*WORK REQUIRED:* Look through the data below. Collect every line where the word "Papers" occurs.

*** EXCERPTED RECORDS Section Begins ***

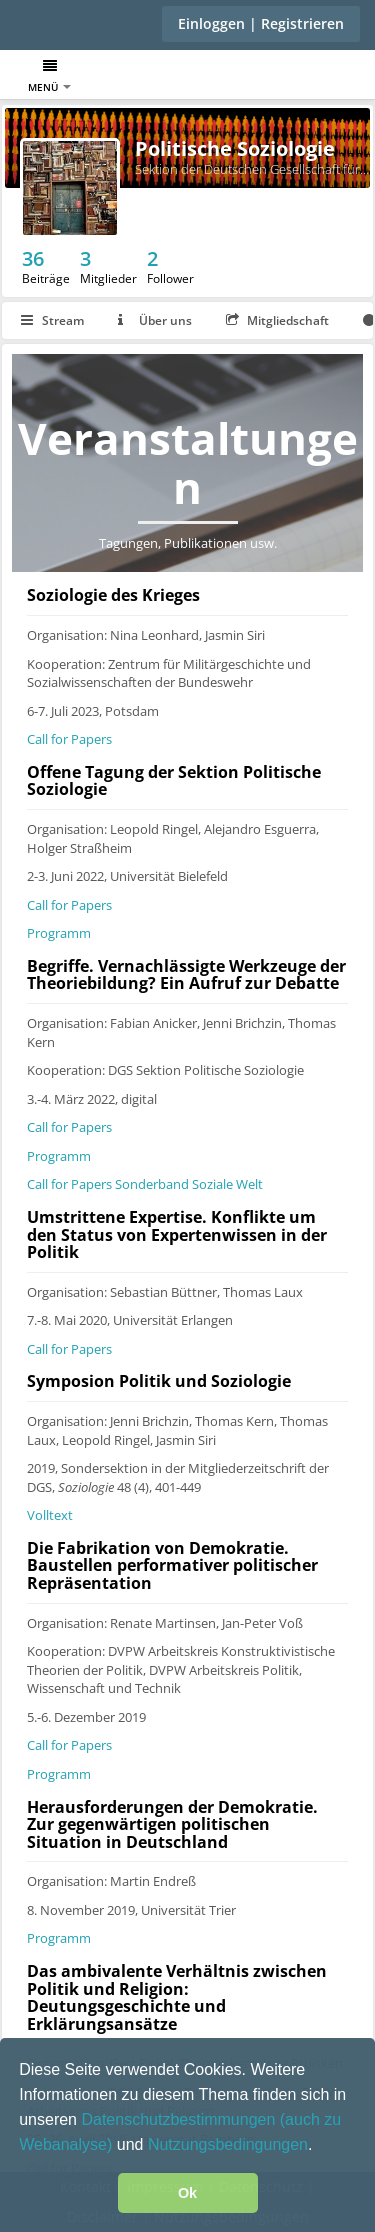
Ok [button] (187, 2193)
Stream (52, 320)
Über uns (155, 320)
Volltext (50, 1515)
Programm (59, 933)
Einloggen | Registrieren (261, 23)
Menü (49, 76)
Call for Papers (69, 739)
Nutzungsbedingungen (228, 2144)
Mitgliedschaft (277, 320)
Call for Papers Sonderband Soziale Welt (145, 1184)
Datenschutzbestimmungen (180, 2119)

*** EXCERPTED RECORDS Section Ends ***

*EXPECTED ANSWER:*
Call for Papers (69, 739)
Call for Papers Sonderband Soziale Welt (145, 1184)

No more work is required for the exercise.